What is DHCP server

The Dynamic Host Configuration Protocol, also known as DHCP, is a client server application that automates the assignment of IP components to client machines. In that sense, client machines will go into the network without parameters and will request those parameters from a DHCP server.

The parameter information contained on the DHCP server ranges from the required IP address and default gateway and subnet mask to DNS servers, NetBIOS name servers, and other specialized parameters like TFTP servers and SIP servers, and the client belongs to the IP telephony world.

The specification on the RFC even includes VLAN IDs and quality of service parameters. The protocol can be based on a lease model in which machines rent their parameters and they can be reused by other machines if the original device is no longer in the network. Parameters are leased based on a certain time, which can be defined and can be different per IP address scope or per group of machines. You could also define manual allocations and fix parameters for a particular machine. Let us describe the DHCP process in more details.



How DHCP server work

In this figure, we have a client requesting IP addresses from a server. It looks like three clients and two servers just to illustrate the different stages of the process, but we are talking about the same client and the same server at this point. The first thing to say here is that each one of these calls is a local broadcast in terms of IP information. This is because the clients do not know the subnet that they belong to when they start because they obviously don’t have an IP address and the servers don’t know where to reply to, because the clients don’t have an IP address yet. So all of these calls will use a local broadcast and a destination IP address on the packet.

Clients will broadcast a request message, a discover message to servers, more than one server could see that message, and so that’s why you need the four stages here. UDP port number 67 is the destination port of a server, and UDP port number 68 is used by the client. The

servers will reply with an offer message, again this is still a local process because the client does not have a local address. It is a local broadcast at layer 3 but during the discover message, the server knows the MAC address of the client, and that’s why even though at layer 3 it is a broadcast in the destination, it will be unicast later too at layer 2 because the server will send information straight to the MAC address of the client. So overall, that’s how the process works.

After the discover message and the offer message, then more than one server could reply with an offer message, so the client has to make a decision as to which address or which information to take.
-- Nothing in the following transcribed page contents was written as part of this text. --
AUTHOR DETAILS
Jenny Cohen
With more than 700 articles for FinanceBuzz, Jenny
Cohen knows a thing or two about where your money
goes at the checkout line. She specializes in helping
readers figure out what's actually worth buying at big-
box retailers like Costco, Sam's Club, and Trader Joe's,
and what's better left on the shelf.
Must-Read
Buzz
So it will reply with a request message, deciding which server will provide the information. All along, offer messages include IP addresses but also other options like default gateways, leased time, expiration time, etc. Finally, the selected server will say, “Okay. I acknowledge your request with unicast message. Here is the information. Now we start a lease time, and you are the owner of the address temporarily.” And so that’s a DHCP acknowledgment message. The client will see it and will start operating.
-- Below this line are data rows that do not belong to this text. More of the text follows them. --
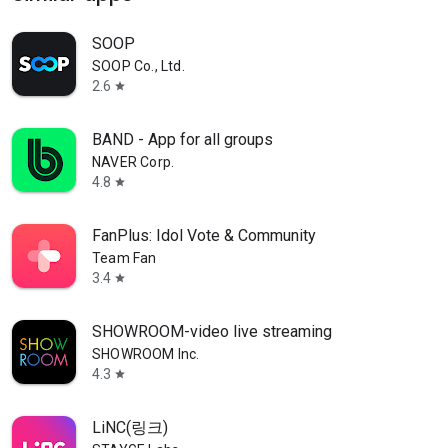
SOOP
SOOP Co., Ltd.
2.6
star
BAND - App for all groups
NAVER Corp.
4.8
star
FanPlus: Idol Vote & Community
Team Fan
3.4
star
SHOWROOM-video live streaming
SHOWROOM Inc.
4.3
star
LiNC(링크)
The important thing about these is that if you place a router in the middle of the conversation, then routers will not forward local broadcasts. So you will have to configure that router as a dhcp relay client.


DHCP Address Allocation

Providing an IP address to a client is the most important task performed by a host configuration protocol. Together with that we are getting information for the network segment, default gateway, DNS servers, domain name, TFTP servers (important in the IP telephony) and so on. To provide flexibility for configuring addresses on different types of clients, the DHCP standard includes three different address allocation mechanisms:

  • Manual Allocation: Also known as reservation. A particular IP address is pre-allocated to a single device by an administrator. DHCP only communicates the IP address to the device. The IP address is mapped to the MAC address of the requesting device.
  • Automatic Allocation: DHCP automatically assigns an IP address permanently to a device, selecting it from the predefined pool of available addresses.
  • Dynamic Allocation: DHCP assigns an IP address from a pool of addresses for a limited period of time chosen by the server, or until the client tells the DHCP server that it no longer needs the address (like executing the command “ipconfig /release” under Windows OS).



What is DHCP Relay

DHCP relays are an important feature for large networks as they allow communication between DHCP servers and clients located on different subnets.

In small networks with only one IP subnet, DHCP clients can communicate directly with DHCP servers. Clients located on a different subnet than the DHCP server cannot communicate with that server without obtaining an IP address with appropriate routing information.

By installing a DHCP relay agent on different subnets in a large network, broadcast DHCP packets can be forwarded from a DHCP client to locate a DHCP server on a remote subnet. The relay agent’s IP address is stored in the gateway IP address (GIADDR) field of the DHCP packet, The DHCP server uses the GIADDR field to find the subnet where the relay agent received the broadcast, and then assigns IP addresses to that subnet. The DHCP server replies to the client with a unicast message to the GIADDR address and the relay agent will forward the response to the local network.